In as much as we want to believe that the government and monetary policies are there to serve us, I am more than worried that is not the case, but probably the opposite. Why would you have to protect yourself from the same government that is mandated to protect you?

Monetary Policies Create Inequality

The Federal Reserve (FED) “sets U.S. monetary policy in accordance with its mandate from Congress: to promote maximum employment, stable prices, and moderate long term interest rates in the U.S. economy”. In other words, promote economic growth and social equality. Other Central Banks around the world, like the European Central Bank (ECB) or the Bank of Japan (BOJ) have very similar duties.

Having the above in consideration, there is no doubt that the central banks have completely failed in their task. Not only the prices are very far from being stable, but the employment and inequality are getting worse and worse as the time goes by.

It is difficult to support the idea that governments and central banks have ever done a good job in these matters. The most flagrant example is probably what President Richard Nixon did in 1971. He cancelled the convertibility of the US Dollar to gold. The gold standard was gone, and from that point inflation, debt and social inequality started to spike.

Politicians tend to be irresponsible because their main task is to win the next elections. They use populism to play with your feelings and buy your vote. That’s why governments usually have horrible fiscal policies and incur in crazy debts. At the time of writing this article the US total national debt is over $27 trillion!!!!

My question is why do we allow them to do it? I think they take advantage of most of the people not having any financial knowledge, and they want you to believe in the “free lunch”. It’s not free! Someone has to pay for it, and make a guess… Exactly, you pay for it! About half of your salary is taken by the government in taxes. The governments don’t produce anything, they just redistribute wealth. How they do it is a different story.

Who Takes All The Benefits?

Surprise, surprise! The same people as always. You may have heard that the world richest (middle class not included in case you doubt it) make up about 1% of the population, while they own 44% of the world’s wealth. But does it strike you how such a tiny minority has amassed so much power over the majority?
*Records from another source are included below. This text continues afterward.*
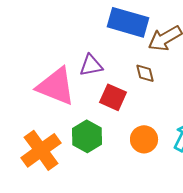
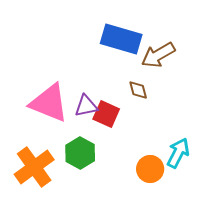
purple triangle: (91, 65) -> (86, 106), moved
orange circle: (144, 139) -> (150, 169), moved

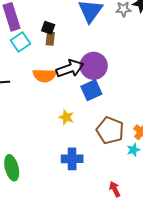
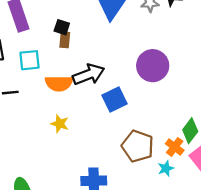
cyan square: (21, 42) -> (30, 60), moved, turned 30
purple circle: (94, 66) -> (153, 66), moved
yellow star: (66, 117) -> (60, 124), moved

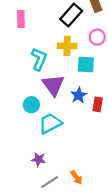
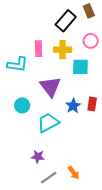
pink rectangle: (21, 19) -> (39, 49), moved
cyan L-shape: (39, 59) -> (17, 64), moved, turned 75
blue star: (79, 95) -> (73, 106), moved
cyan circle: (31, 105) -> (22, 105), moved

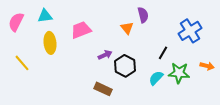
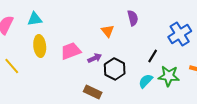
orange triangle: (127, 28) -> (108, 31), moved
pink trapezoid: (81, 30) -> (71, 51), moved

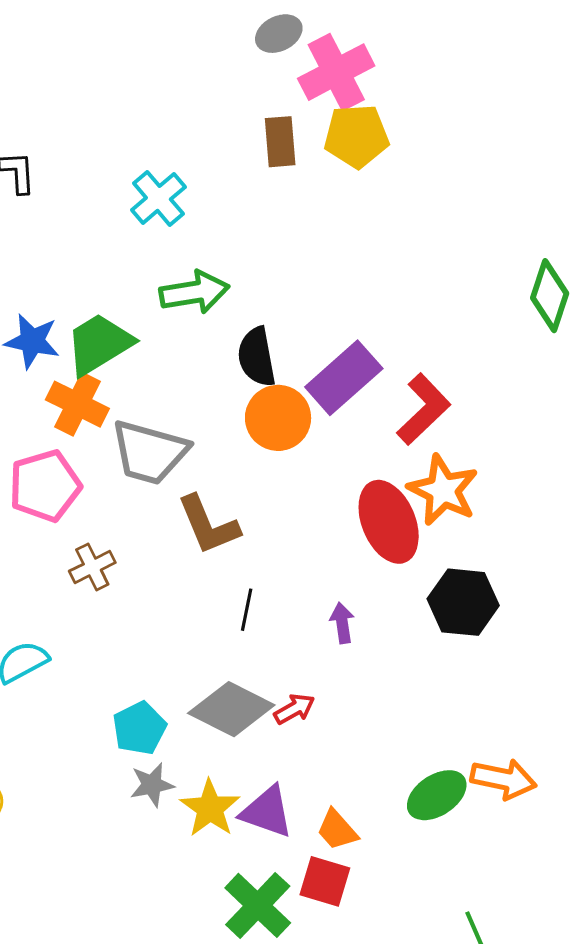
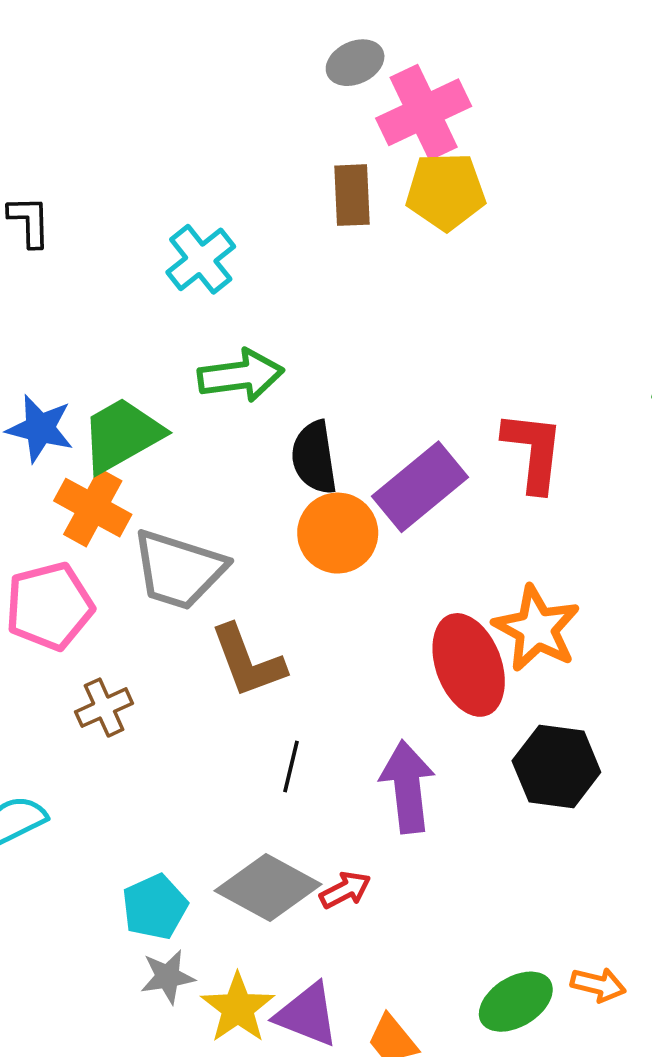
red L-shape: (424, 409) -> (533, 451), moved, turned -42
purple arrow: (342, 623) -> (407, 787), size x1.8
orange arrow: (503, 779) -> (598, 985), size x0.7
The current financial system was designed by the elites with one purpose, to preserve and increase their own wealth, obviously not yours. They made it so complicated to be sure that almost nobody could notice how big the scam is. Henry Ford once said that “it is well enough that people of the nation do not understand our banking and monetary system, for if they did, I believe there would be a revolution before tomorrow morning”.

Monetary policies usually make the rich richer and the poor poorer. Whenever a financial crisis come, banks and big corporations are safe, because they know they are going to be bailed out if needed, not matter how irresponsible they were or how many business mistakes they made along the way. Who is paying those bailouts? Exactly! You with your taxes.

But unfortunately this is not all. Because of monetary policies and money printing (let’s say that there is never enough money for a “good” government and its deficit expenditures), inflation lowers your purchasing power year after year. Actually, US Dollar has lost 96% of its purchasing power since 1913. Do you know what happened in that year? The FED was created.https://www.youtube.com/embed/4RCJGr2XQh8?feature=oembed

Since then, the ones close to the FED are the main beneficiaries of monetary policies. This is known as Cantillon Effect. Heike Lehner expressed it very well in his article The Cantillon Effect and Populism published by the Austrian Economics Center, “in case of a monetary expansion, the ones who profit from it are the ones who are close to the money. “Close to the money” in this case means everyone who can access the money right at the beginning, i.e. big companies, banks, etc. They get loans and make investments. Prices then start to rise even though the rest of the population has not received any of the new money yet. This part of the population usually is not the one with too much money. Nonetheless, they have to pay the higher prices even though they have not profited from the increase in money at all. And they will never profit from it in the same way as the ones who received the money first. The result is a redistribution from the poor to the rich”.

Financial education is essential to our financial freedom. However, school systems do not offer this form of education. Pure coincidence…? Probably not.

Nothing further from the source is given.